Commercial Appraisals: The Role of Cyberattacks in Assigning Value
May 25, 2017
Should a cyberattack be a considered factor when assigning value in appraisals?
Cyberattacks are a well-known risk to individuals and businesses alike. The fact that someone could invade a business’ IT system or any other digitally-connected device and access company data and financial transactions is a serious risk. But should you factor in the risk and security that’s been put in place to combat cyberattacks?
Commercial Real Estate and the Risk of Cyberattack
Cyberattacks in general are increasing, and no business is immune. In 2016, there were eight major ones that Forbes identified as some of the largest attacks in history, and a survey by Deloitte found that cyberattacks are a top concern for nearly 75% of corporate executives. Most people are aware of the major cyberattacks against retail giant Target and search engine company Yahoo, but fewer think about them affecting commercial real estate organizations.
The truth is, though, that commercial properties – and those who own or manage them – are vulnerable to any number of attacks. Many business systems for office suites and other commercial properties are managed and controlled remotely, and on-site managers may not take the precautions necessary to protect the properties they oversee.
Commercial real estate companies may not be making the headlines for cyberattacks, but the businesses contain a wealth of data assets that make them a solid target for people looking to inflict harm. Security measures must be implemented, and company leadership needs to assess how their existing technological practices may leave them vulnerable to cyberattack.

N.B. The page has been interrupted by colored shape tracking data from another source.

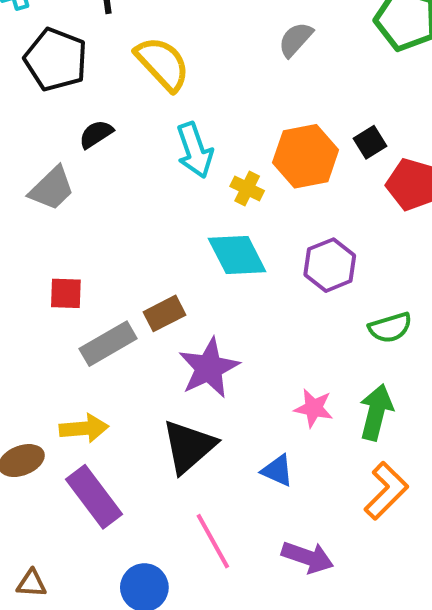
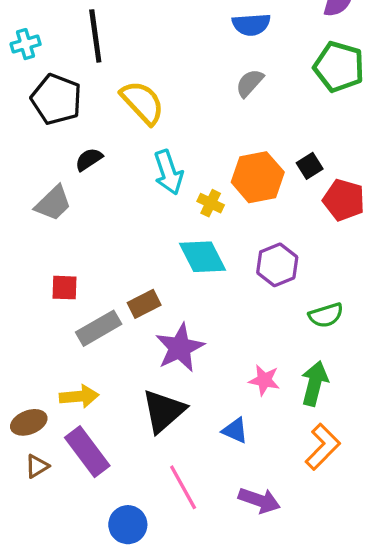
brown triangle: (32, 583) -> (37, 466), moved, turned -35

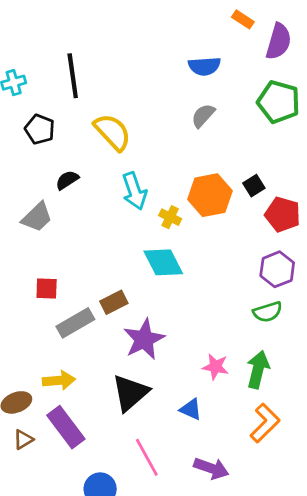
black pentagon: (56, 99) -> (40, 129), size x0.7
purple hexagon: (277, 265) -> (277, 269), moved

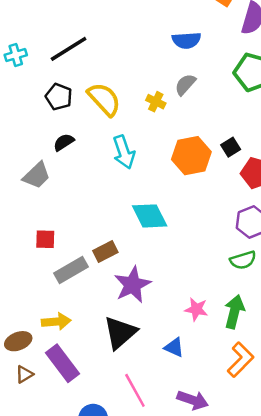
black line: (73, 76) -> (69, 49), turned 66
black pentagon: (40, 129) -> (59, 97), moved
yellow cross: (170, 217) -> (156, 102), moved

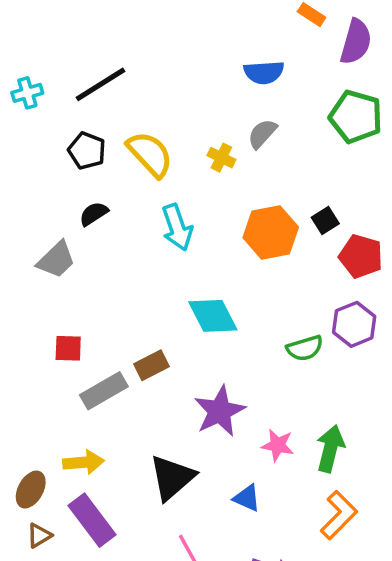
green semicircle: (243, 260) -> (305, 348), moved
purple star: (132, 285) -> (220, 411), moved
brown ellipse: (18, 341) -> (31, 490), turned -40

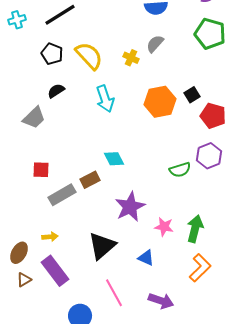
cyan diamond: (213, 316) -> (114, 159), moved, size x0.7
yellow arrow: (83, 462) -> (50, 237), size x0.7

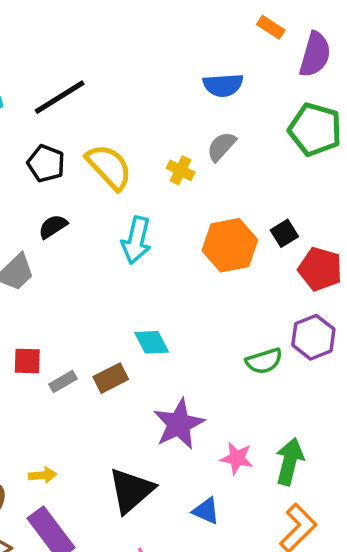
cyan arrow: (105, 99) -> (136, 240), turned 32
gray rectangle: (62, 195) -> (63, 381), moved, size x0.6

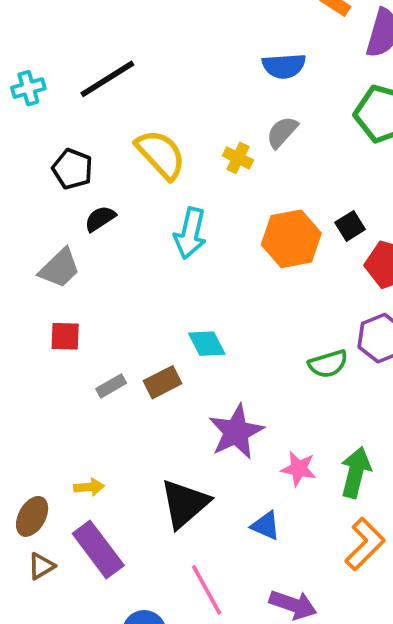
black pentagon: (46, 163) -> (72, 169), moved
red square: (27, 361) -> (65, 336), moved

Cyberattacks and Appraisals
The role of the appraiser is to produce a credible estimate of a commercial property’s market value. That can get complicated when considering the risk of cyberattack. Does a cyberattack fall under the definition of a hypothetical or extraordinary assumption and, if so, should it impact the value of the property?
When a property derives much of its value from the rental rates received, what happens if those rents can’t be collected? Failures from a cyberattack can hurt not only cash flow, but reputation and therefore leasability of properties.
Heightened awareness of the risk of cyberattacks has forced owners and managers of commercial buildings to incorporate security enhancements in an effort to counter such activity. Likewise, appraisers need to consider not only the risk of attacks, but the impact of security measures on a property. If the threat of cyberattack is real, is it quantifiable? And if so, do security measures make a property more valuable than one without them?
The commercial appraisal industry is just beginning to understand cyberattacks and what role they, and the security measures put in place to thwart them, play in assigning value. What’s known for certain is that no industry is safe from a cyberattack. The topic will require continued assessment and vigilant planning. At a minimum, the appraisal industry needs to have conversations about the risks and whether to consider them, and protection measures a property owner or manager has in place, when assigning value to a commercial property.